Reassociate and Canonicalization of Expressions

Hi,

I encountered some bugs in Reassociate [1] where we are hitting some assertions:

    assert(!Duplicates.count(Factor) &&
               "Shouldn't have two constant factors, missed a canonicalize");
    assert(NumAddedValues > 1 && "Each occurrence should contribute a value”);

My understanding is that these assertions enforce that when processing an expression tree, we expect that the nodes have already been canonicalized by Reassociate.

I infer that there should be *one* canonicalization for a function and it should be deterministic, i.e. if I run Reassociate two times I expect that the second one does not make any change.
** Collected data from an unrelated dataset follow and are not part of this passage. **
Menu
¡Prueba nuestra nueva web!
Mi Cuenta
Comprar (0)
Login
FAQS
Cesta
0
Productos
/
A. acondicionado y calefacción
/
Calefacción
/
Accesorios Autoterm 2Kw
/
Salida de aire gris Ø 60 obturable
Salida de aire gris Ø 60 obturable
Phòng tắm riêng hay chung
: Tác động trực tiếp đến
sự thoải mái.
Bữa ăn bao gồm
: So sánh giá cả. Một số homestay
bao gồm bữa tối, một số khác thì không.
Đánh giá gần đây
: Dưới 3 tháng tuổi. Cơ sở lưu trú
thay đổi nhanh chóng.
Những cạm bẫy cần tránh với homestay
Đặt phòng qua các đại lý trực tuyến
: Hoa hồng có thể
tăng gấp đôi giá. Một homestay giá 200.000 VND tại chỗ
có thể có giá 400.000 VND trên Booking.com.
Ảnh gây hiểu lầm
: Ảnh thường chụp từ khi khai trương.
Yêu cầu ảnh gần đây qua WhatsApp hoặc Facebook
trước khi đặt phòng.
However right now we are far from that. I have multiple patches in flight to improve the situation, but the situation is still not perfect. Before going further I’d like some clarification on the expectation of Reassociate:

- Is there one expected canonicalization in all cases?
- Do we expect that running multiple times Reassociate in a row does not change the result after the first run?

If the answer is no, then I think the two assertions should be relaxed.

Bonus question: how does InstCombine behave wrt to the two questions above?

Thanks,

Ping.

Hi,

I encountered some bugs in Reassociate [1] where we are hitting some
assertions:

   assert(!Duplicates.count(Factor) &&
              "Shouldn't have two constant factors, missed a
canonicalize");
   assert(NumAddedValues > 1 && "Each occurrence should contribute a
value”);

My understanding is that these assertions enforce that when processing
an expression tree, we expect that the nodes have already been
canonicalized by Reassociate.

I infer that there should be *one* canonicalization for a function and
it should be deterministic, i.e. if I run Reassociate two times I expect
that the second one does not make any change.

I don't think deterministic is the right word (as the pass in
deterministic, AFAICT), but I get what you're saying. You infer we should
always arrive at one final solution once the pass has run.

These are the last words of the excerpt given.